• _What to work on_:
From the entries that follow, reproduce exactly and only the lines from the line with "maintaining discipline in capital spending" to the line with "quarter and first", endpoints included.

[Transcribed page contents]
•••

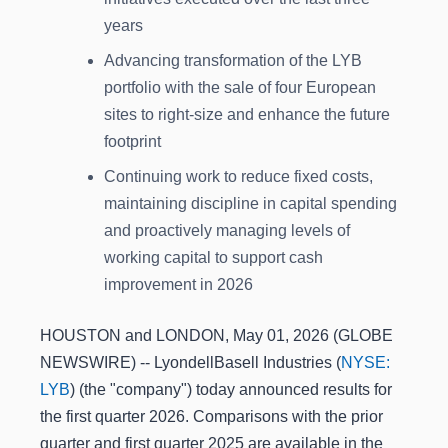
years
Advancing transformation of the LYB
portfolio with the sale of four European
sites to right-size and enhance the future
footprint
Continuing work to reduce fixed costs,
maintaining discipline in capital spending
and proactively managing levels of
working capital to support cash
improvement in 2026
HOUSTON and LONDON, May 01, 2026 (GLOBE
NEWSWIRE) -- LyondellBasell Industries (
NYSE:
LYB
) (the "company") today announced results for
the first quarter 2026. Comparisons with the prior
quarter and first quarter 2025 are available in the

•••

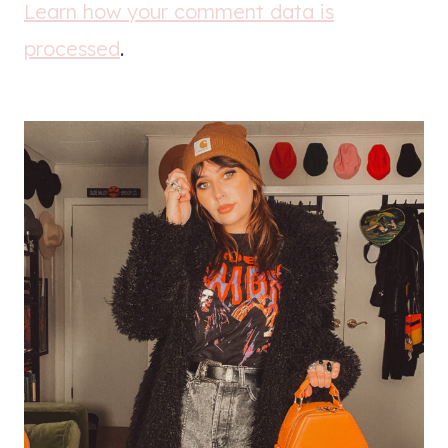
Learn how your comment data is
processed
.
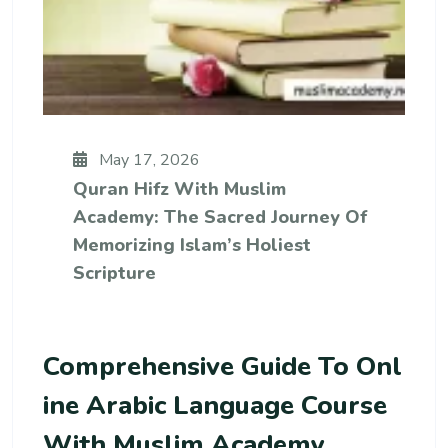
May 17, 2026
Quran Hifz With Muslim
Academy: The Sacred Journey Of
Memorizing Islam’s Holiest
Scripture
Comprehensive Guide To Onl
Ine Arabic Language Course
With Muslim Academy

•••

• _Final answer_:
maintaining discipline in capital spending
and proactively managing levels of
working capital to support cash
improvement in 2026
HOUSTON and LONDON, May 01, 2026 (GLOBE
NEWSWIRE) -- LyondellBasell Industries (
NYSE:
LYB
) (the "company") today announced results for
the first quarter 2026. Comparisons with the prior
quarter and first quarter 2025 are available in the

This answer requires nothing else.